# What the task asks:
Find each line below containing the word "Benalmádena" and copy it.

Segment Start: Data records

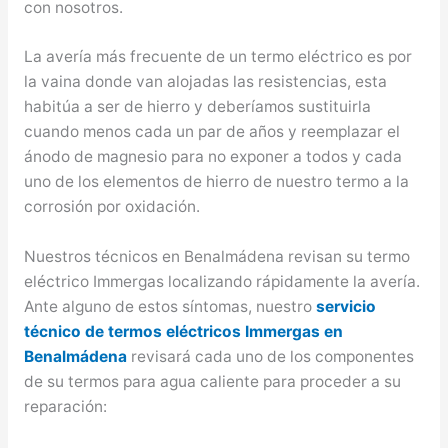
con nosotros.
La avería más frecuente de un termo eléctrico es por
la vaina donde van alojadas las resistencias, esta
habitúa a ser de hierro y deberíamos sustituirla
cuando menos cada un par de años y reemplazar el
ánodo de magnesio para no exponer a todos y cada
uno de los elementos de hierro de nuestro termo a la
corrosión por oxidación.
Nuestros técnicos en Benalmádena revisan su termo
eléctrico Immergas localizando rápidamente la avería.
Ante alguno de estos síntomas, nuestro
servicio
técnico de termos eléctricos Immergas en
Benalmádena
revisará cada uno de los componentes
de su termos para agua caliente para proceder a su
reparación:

Segment End: Data records
Segment Start: Data records

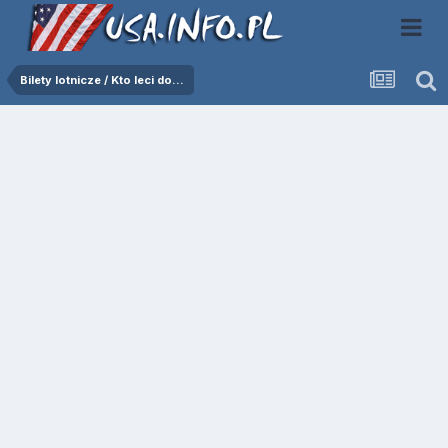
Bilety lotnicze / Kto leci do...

Segment End: Data records
Segment Start: Data records

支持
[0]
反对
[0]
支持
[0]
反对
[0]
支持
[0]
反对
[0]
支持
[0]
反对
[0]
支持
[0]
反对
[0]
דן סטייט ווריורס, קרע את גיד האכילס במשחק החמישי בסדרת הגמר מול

Segment End: Data records

# Worked solution:
Nuestros técnicos en Benalmádena revisan su termo
Benalmádena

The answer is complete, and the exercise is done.